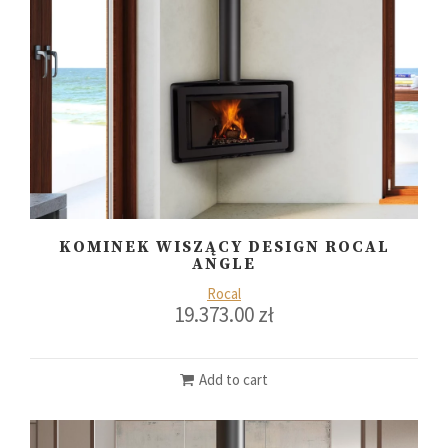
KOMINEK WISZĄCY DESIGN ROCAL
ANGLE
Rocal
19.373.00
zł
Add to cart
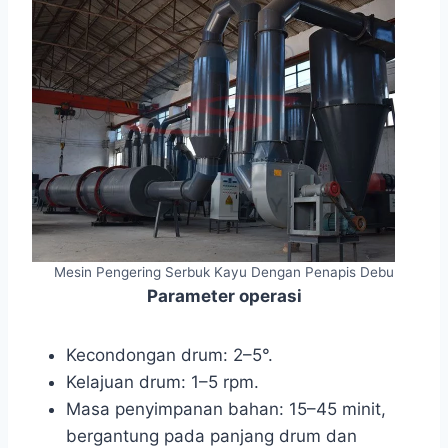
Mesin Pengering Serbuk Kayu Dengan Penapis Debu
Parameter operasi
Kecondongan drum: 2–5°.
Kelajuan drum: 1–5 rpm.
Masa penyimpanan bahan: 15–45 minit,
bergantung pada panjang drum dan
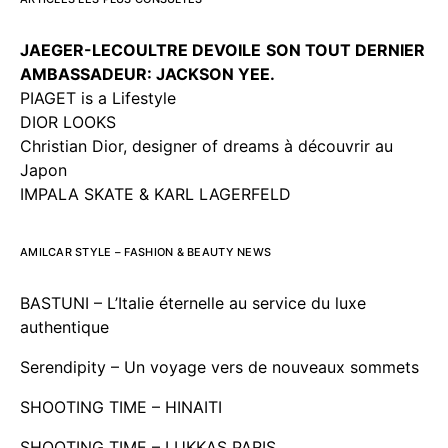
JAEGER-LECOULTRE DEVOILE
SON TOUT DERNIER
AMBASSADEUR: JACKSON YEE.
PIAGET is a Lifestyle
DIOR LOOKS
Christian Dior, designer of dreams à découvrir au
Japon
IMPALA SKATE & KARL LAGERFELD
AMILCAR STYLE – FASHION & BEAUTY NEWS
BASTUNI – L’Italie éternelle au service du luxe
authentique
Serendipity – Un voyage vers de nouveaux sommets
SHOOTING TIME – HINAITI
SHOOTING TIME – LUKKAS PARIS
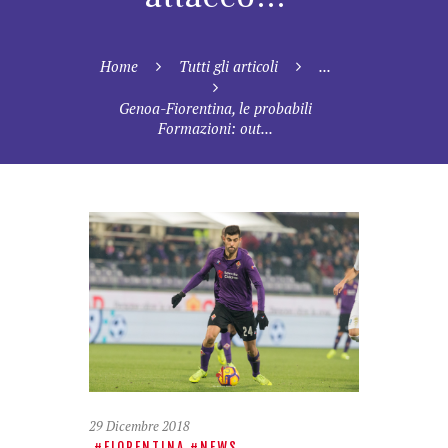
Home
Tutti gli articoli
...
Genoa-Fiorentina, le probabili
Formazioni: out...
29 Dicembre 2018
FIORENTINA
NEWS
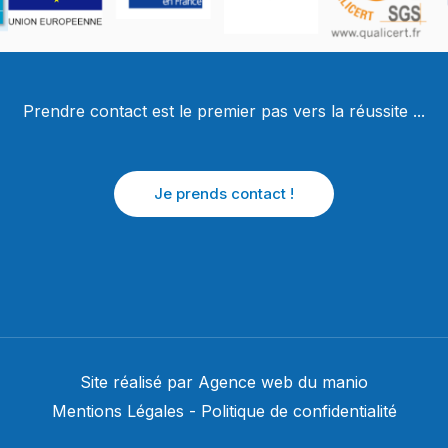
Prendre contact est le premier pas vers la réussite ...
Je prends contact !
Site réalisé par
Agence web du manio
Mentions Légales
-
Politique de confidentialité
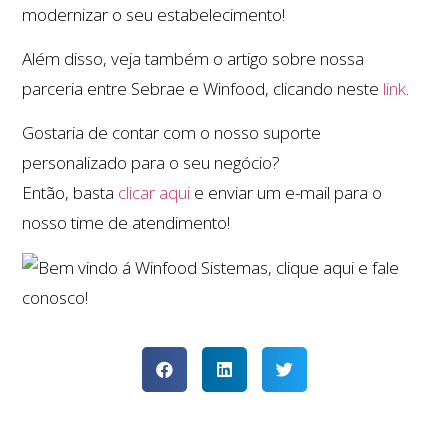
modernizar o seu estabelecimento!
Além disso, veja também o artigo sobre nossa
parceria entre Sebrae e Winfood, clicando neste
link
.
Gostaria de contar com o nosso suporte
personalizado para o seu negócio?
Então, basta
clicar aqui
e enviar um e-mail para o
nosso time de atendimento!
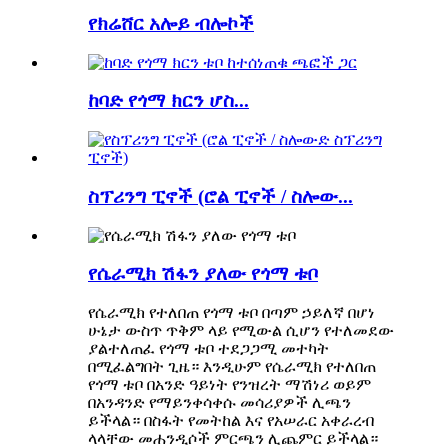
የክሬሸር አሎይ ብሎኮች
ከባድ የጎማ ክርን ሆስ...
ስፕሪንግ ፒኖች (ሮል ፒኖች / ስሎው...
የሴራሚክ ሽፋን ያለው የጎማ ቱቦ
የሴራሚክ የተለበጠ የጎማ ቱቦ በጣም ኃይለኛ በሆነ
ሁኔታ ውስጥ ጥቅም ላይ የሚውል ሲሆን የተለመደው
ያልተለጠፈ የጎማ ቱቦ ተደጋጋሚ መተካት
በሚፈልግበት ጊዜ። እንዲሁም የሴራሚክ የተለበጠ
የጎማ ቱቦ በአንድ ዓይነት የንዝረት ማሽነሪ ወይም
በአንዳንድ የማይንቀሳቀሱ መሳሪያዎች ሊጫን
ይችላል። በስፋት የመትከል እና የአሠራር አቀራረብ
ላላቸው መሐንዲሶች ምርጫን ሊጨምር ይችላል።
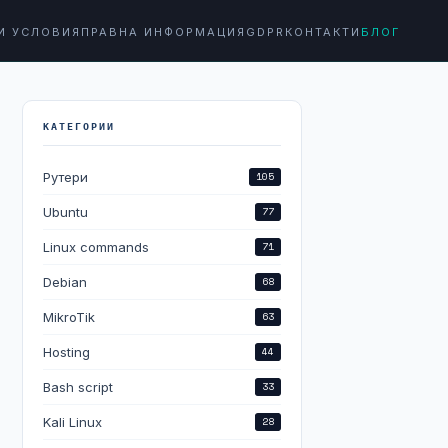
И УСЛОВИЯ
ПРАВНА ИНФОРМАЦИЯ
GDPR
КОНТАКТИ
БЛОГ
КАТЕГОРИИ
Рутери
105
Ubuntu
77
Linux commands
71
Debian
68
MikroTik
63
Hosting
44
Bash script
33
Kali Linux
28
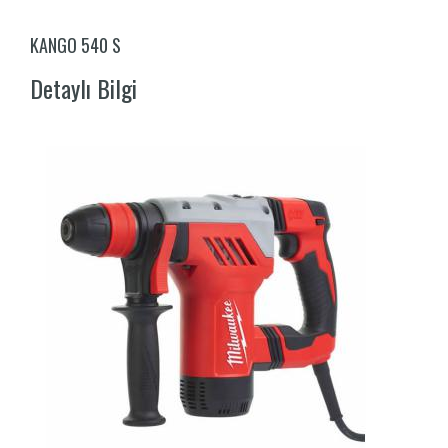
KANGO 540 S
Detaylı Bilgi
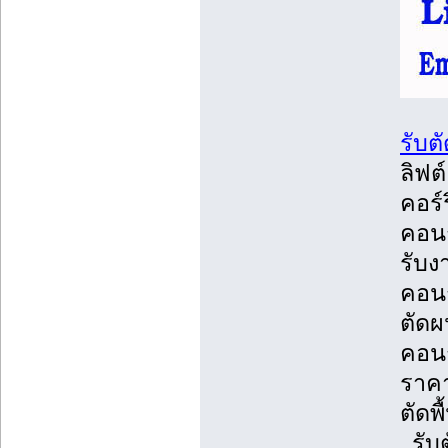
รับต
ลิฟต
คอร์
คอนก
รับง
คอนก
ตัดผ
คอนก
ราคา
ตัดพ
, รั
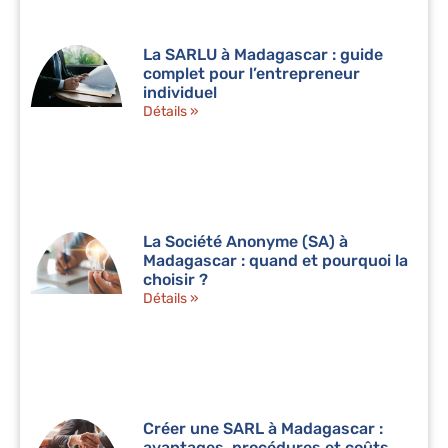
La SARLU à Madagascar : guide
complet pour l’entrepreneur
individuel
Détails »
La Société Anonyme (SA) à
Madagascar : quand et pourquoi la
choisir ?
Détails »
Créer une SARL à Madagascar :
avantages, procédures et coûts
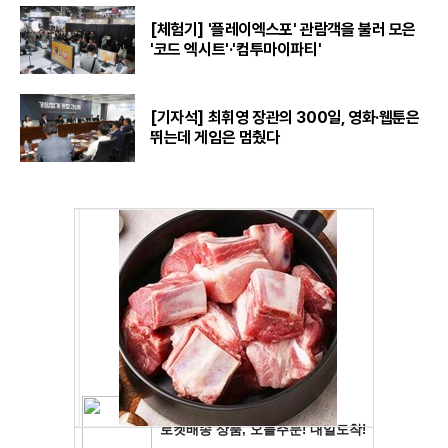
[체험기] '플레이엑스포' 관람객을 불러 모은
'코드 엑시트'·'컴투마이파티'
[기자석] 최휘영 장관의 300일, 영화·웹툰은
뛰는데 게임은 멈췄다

__________________________________________________

Give back the records exactly, minus any pictures.

KOMINEK WISZĄCY DESIGN ROCAL
ANGLE
Rocal
19.373.00
zł
Add to cart
Mesin Pengering Serbuk Kayu Dengan Penapis Debu
Parameter operasi
Kecondongan drum: 2–5°.
Kelajuan drum: 1–5 rpm.
Masa penyimpanan bahan: 15–45 minit,
bergantung pada panjang drum dan
JAEGER-LECOULTRE DEVOILE
SON TOUT DERNIER
AMBASSADEUR: JACKSON YEE.
PIAGET is a Lifestyle
DIOR LOOKS
Christian Dior, designer of dreams à découvrir au
Japon
IMPALA SKATE & KARL LAGERFELD
AMILCAR STYLE – FASHION & BEAUTY NEWS
BASTUNI – L’Italie éternelle au service du luxe
authentique
Serendipity – Un voyage vers de nouveaux sommets
SHOOTING TIME – HINAITI
SHOOTING TIME – LUKKAS PARIS
Home
Tutti gli articoli
...
Genoa-Fiorentina, le probabili
Formazioni: out...
29 Dicembre 2018
FIORENTINA
NEWS
Prendre contact est le premier pas vers la réussite ...
Je prends contact !
Site réalisé par
Agence web du manio
Mentions Légales
-
Politique de confidentialité
modernizar o seu estabelecimento!
Além disso, veja também o artigo sobre nossa
parceria entre Sebrae e Winfood, clicando neste
link
.
Gostaria de contar com o nosso suporte
personalizado para o seu negócio?
Então, basta
clicar aqui
e enviar um e-mail para o
nosso time de atendimento!
የክሬሸር አሎይ ብሎኮች
ከባድ የጎማ ክርን ሆስ...
ስፕሪንግ ፒኖች (ሮል ፒኖች / ስሎው...
የሴራሚክ ሽፋን ያለው የጎማ ቱቦ
የሴራሚክ የተለበጠ የጎማ ቱቦ በጣም ኃይለኛ በሆነ
ሁኔታ ውስጥ ጥቅም ላይ የሚውል ሲሆን የተለመደው
ያልተለጠፈ የጎማ ቱቦ ተደጋጋሚ መተካት
በሚፈልግበት ጊዜ። እንዲሁም የሴራሚክ የተለበጠ
የጎማ ቱቦ በአንድ ዓይነት የንዝረት ማሽነሪ ወይም
በአንዳንድ የማይንቀሳቀሱ መሳሪያዎች ሊጫን
ይችላል። በስፋት የመትከል እና የአሠራር አቀራረብ
ላላቸው መሐንዲሶች ምርጫን ሊጨምር ይችላል።
И УСЛОВИЯ
ПРАВНА ИНФОРМАЦИЯ
GDPR
КОНТАКТИ
БЛОГ
КАТЕГОРИИ
Рутери
105
Ubuntu
77
Linux commands
71
Debian
68
MikroTik
63
Hosting
44
Bash script
33
Kali Linux
28
KANGO 540 S
Detaylı Bilgi
รับต
ลิฟต
คอร์
คอนก
รับง
คอนก
ตัดผ
คอนก
ราคา
ตัดพ
, รั
La SARLU à Madagascar : guide
complet pour l’entrepreneur
individuel
Détails »
La Société Anonyme (SA) à
Madagascar : quand et pourquoi la
choisir ?
Détails »
Créer une SARL à Madagascar :
avantages, procédures et coûts
[체험기] '플레이엑스포' 관람객을 불러 모은
'코드 엑시트'·'컴투마이파티'
[기자석] 최휘영 장관의 300일, 영화·웹툰은
뛰는데 게임은 멈췄다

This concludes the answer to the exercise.